# [LISTED RECORDS]

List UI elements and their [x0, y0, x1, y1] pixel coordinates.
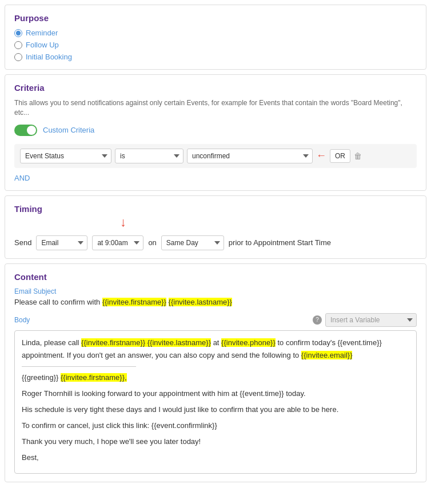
custom-criteria-row: Custom Criteria: [14, 125, 417, 136]
send-label: Send: [14, 238, 31, 247]
body-content[interactable]: Linda, please call {{invitee.firstname}}…: [14, 330, 417, 474]
radio-reminder-label: Reminder: [26, 29, 58, 37]
body-plain3: to confirm today's: [276, 338, 338, 347]
criteria-title: Criteria: [14, 83, 417, 93]
timing-title: Timing: [14, 204, 417, 214]
value-select[interactable]: unconfirmed: [187, 149, 313, 163]
body-plain4: appointment. If you don't get an answer,…: [22, 351, 301, 359]
timing-row: Send Email at 9:00am on Same Day prior t…: [14, 235, 417, 250]
or-button[interactable]: OR: [330, 149, 350, 163]
body-label: Body: [14, 316, 30, 324]
purpose-title: Purpose: [14, 13, 417, 23]
prior-label: prior to Appointment Start Time: [229, 238, 331, 247]
timing-section: Timing ↓ Send Email at 9:00am on Same Da…: [5, 195, 426, 259]
event-status-select[interactable]: Event Status: [20, 149, 111, 163]
and-button[interactable]: AND: [14, 174, 30, 182]
body-line3: His schedule is very tight these days an…: [22, 403, 409, 416]
content-section: Content Email Subject Please call to con…: [5, 263, 426, 483]
email-subject-label: Email Subject: [14, 287, 417, 295]
radio-reminder[interactable]: Reminder: [14, 29, 417, 37]
body-line6: Best,: [22, 451, 409, 464]
body-line4: To confirm or cancel, just click this li…: [22, 419, 409, 432]
body-var4: {{invitee.email}}: [301, 351, 353, 359]
subject-var2: {{invitee.lastname}}: [169, 298, 232, 306]
body-var3: {{event.time}}: [338, 338, 382, 347]
body-greeting-var1: {{greeting}}: [22, 373, 58, 382]
radio-followup[interactable]: Follow Up: [14, 41, 417, 49]
body-greeting-var2: {{invitee.firstname}},: [61, 373, 127, 382]
insert-variable-row: ? Insert a Variable: [313, 313, 417, 327]
subject-var1: {{invitee.firstname}}: [102, 298, 166, 306]
radio-followup-label: Follow Up: [26, 41, 59, 49]
subject-plain: Please call to confirm with: [14, 298, 102, 306]
body-var1: {{invitee.firstname}} {{invitee.lastname…: [81, 338, 211, 347]
timing-arrow-icon: ↓: [120, 215, 126, 230]
radio-reminder-input[interactable]: [14, 29, 22, 37]
radio-initialbooking-input[interactable]: [14, 53, 22, 61]
criteria-section: Criteria This allows you to send notific…: [5, 74, 426, 191]
radio-followup-input[interactable]: [14, 41, 22, 49]
criteria-filter-row: Event Status is unconfirmed ← OR 🗑: [14, 144, 417, 168]
body-line1: Linda, please call {{invitee.firstname}}…: [22, 337, 409, 362]
radio-initialbooking-label: Initial Booking: [26, 53, 72, 61]
insert-variable-select[interactable]: Insert a Variable: [325, 313, 417, 327]
body-divider: [22, 366, 136, 367]
timing-day-select[interactable]: Same Day: [161, 235, 224, 250]
email-subject-text: Please call to confirm with {{invitee.fi…: [14, 298, 417, 306]
timing-time-select[interactable]: at 9:00am: [92, 235, 143, 250]
body-line2: Roger Thornhill is looking forward to yo…: [22, 387, 409, 400]
body-greeting: {{greeting}} {{invitee.firstname}},: [22, 371, 409, 384]
on-label: on: [148, 238, 156, 247]
arrow-indicator: ←: [316, 150, 326, 162]
body-plain1: Linda, please call: [22, 338, 81, 347]
body-line5: Thank you very much, I hope we'll see yo…: [22, 435, 409, 448]
body-var2: {{invitee.phone}}: [221, 338, 276, 347]
criteria-description: This allows you to send notifications ag…: [14, 98, 417, 118]
delete-icon[interactable]: 🗑: [354, 151, 362, 161]
body-header-row: Body ? Insert a Variable: [14, 313, 417, 327]
help-icon[interactable]: ?: [313, 315, 322, 325]
radio-initialbooking[interactable]: Initial Booking: [14, 53, 417, 61]
is-operator-select[interactable]: is: [115, 149, 183, 163]
purpose-radio-group: Reminder Follow Up Initial Booking: [14, 29, 417, 61]
custom-criteria-toggle[interactable]: [14, 125, 37, 136]
purpose-section: Purpose Reminder Follow Up Initial Booki…: [5, 5, 426, 70]
custom-criteria-label: Custom Criteria: [43, 126, 94, 134]
content-title: Content: [14, 272, 417, 282]
timing-email-select[interactable]: Email: [36, 235, 87, 250]
body-plain2: at: [211, 338, 221, 347]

# [PROBLEM DESCRIPTION]
Pictures stay out, but everything else in the records must be output exactly.

# [RESULT FOR THIS EXERCISE]
List UI elements and their [x0, y0, x1, y1] pixel coordinates.
custom-criteria-row: Custom Criteria: [14, 125, 417, 136]
send-label: Send: [14, 238, 31, 247]
body-content[interactable]: Linda, please call {{invitee.firstname}}…: [14, 330, 417, 474]
radio-reminder-label: Reminder: [26, 29, 58, 37]
body-plain3: to confirm today's: [276, 338, 338, 347]
criteria-title: Criteria: [14, 83, 417, 93]
timing-title: Timing: [14, 204, 417, 214]
value-select[interactable]: unconfirmed: [187, 149, 313, 163]
body-plain4: appointment. If you don't get an answer,…: [22, 351, 301, 359]
timing-row: Send Email at 9:00am on Same Day prior t…: [14, 235, 417, 250]
or-button[interactable]: OR: [330, 149, 350, 163]
body-label: Body: [14, 316, 30, 324]
purpose-title: Purpose: [14, 13, 417, 23]
prior-label: prior to Appointment Start Time: [229, 238, 331, 247]
timing-section: Timing ↓ Send Email at 9:00am on Same Da…: [5, 195, 426, 259]
event-status-select[interactable]: Event Status: [20, 149, 111, 163]
and-button[interactable]: AND: [14, 174, 30, 182]
body-line3: His schedule is very tight these days an…: [22, 403, 409, 416]
content-section: Content Email Subject Please call to con…: [5, 263, 426, 483]
email-subject-label: Email Subject: [14, 287, 417, 295]
radio-reminder[interactable]: Reminder: [14, 29, 417, 37]
body-line6: Best,: [22, 451, 409, 464]
body-line4: To confirm or cancel, just click this li…: [22, 419, 409, 432]
body-var4: {{invitee.email}}: [301, 351, 353, 359]
subject-var2: {{invitee.lastname}}: [169, 298, 232, 306]
body-var3: {{event.time}}: [338, 338, 382, 347]
body-greeting-var1: {{greeting}}: [22, 373, 58, 382]
radio-followup[interactable]: Follow Up: [14, 41, 417, 49]
body-greeting-var2: {{invitee.firstname}},: [61, 373, 127, 382]
insert-variable-row: ? Insert a Variable: [313, 313, 417, 327]
subject-var1: {{invitee.firstname}}: [102, 298, 166, 306]
radio-followup-label: Follow Up: [26, 41, 59, 49]
subject-plain: Please call to confirm with: [14, 298, 102, 306]
body-var1: {{invitee.firstname}} {{invitee.lastname…: [81, 338, 211, 347]
timing-arrow-icon: ↓: [120, 215, 126, 230]
radio-reminder-input[interactable]: [14, 29, 22, 37]
radio-initialbooking-input[interactable]: [14, 53, 22, 61]
criteria-section: Criteria This allows you to send notific…: [5, 74, 426, 191]
radio-followup-input[interactable]: [14, 41, 22, 49]
criteria-filter-row: Event Status is unconfirmed ← OR 🗑: [14, 144, 417, 168]
body-line1: Linda, please call {{invitee.firstname}}…: [22, 337, 409, 362]
radio-initialbooking-label: Initial Booking: [26, 53, 72, 61]
insert-variable-select[interactable]: Insert a Variable: [325, 313, 417, 327]
body-divider: [22, 366, 136, 367]
timing-day-select[interactable]: Same Day: [161, 235, 224, 250]
email-subject-text: Please call to confirm with {{invitee.fi…: [14, 298, 417, 306]
timing-time-select[interactable]: at 9:00am: [92, 235, 143, 250]
body-line2: Roger Thornhill is looking forward to yo…: [22, 387, 409, 400]
body-greeting: {{greeting}} {{invitee.firstname}},: [22, 371, 409, 384]
on-label: on: [148, 238, 156, 247]
arrow-indicator: ←: [316, 150, 326, 162]
body-plain1: Linda, please call: [22, 338, 81, 347]
body-line5: Thank you very much, I hope we'll see yo…: [22, 435, 409, 448]
body-var2: {{invitee.phone}}: [221, 338, 276, 347]
criteria-description: This allows you to send notifications ag…: [14, 98, 417, 118]
delete-icon[interactable]: 🗑: [354, 151, 362, 161]
body-header-row: Body ? Insert a Variable: [14, 313, 417, 327]
help-icon[interactable]: ?: [313, 315, 322, 325]
radio-initialbooking[interactable]: Initial Booking: [14, 53, 417, 61]
is-operator-select[interactable]: is: [115, 149, 183, 163]
purpose-radio-group: Reminder Follow Up Initial Booking: [14, 29, 417, 61]
custom-criteria-toggle[interactable]: [14, 125, 37, 136]
purpose-section: Purpose Reminder Follow Up Initial Booki…: [5, 5, 426, 70]
custom-criteria-label: Custom Criteria: [43, 126, 94, 134]
content-title: Content: [14, 272, 417, 282]
timing-email-select[interactable]: Email: [36, 235, 87, 250]
body-plain2: at: [211, 338, 221, 347]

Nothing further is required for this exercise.